Given information:
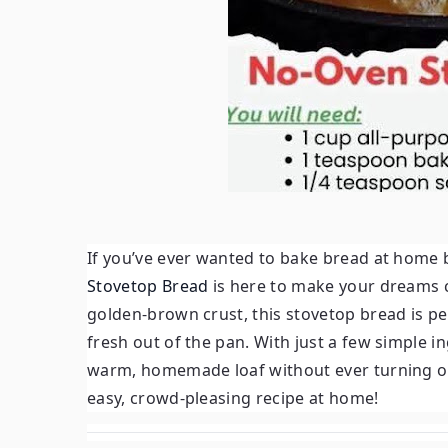
If you’ve ever wanted to bake bread at home b
Stovetop Bread
is here to make your dreams c
golden-brown crust, this stovetop bread is pe
fresh out of the pan. With just a few simple 
warm, homemade loaf without ever turning on
easy, crowd-pleasing recipe at home!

Aim of the exercise:
Across the whole listing, reproduce each line verbatim and exclude every picture.

Completed exercise:
If you’ve ever wanted to bake bread at home b
Stovetop Bread
is here to make your dreams c
golden-brown crust, this stovetop bread is pe
fresh out of the pan. With just a few simple 
warm, homemade loaf without ever turning on
easy, crowd-pleasing recipe at home!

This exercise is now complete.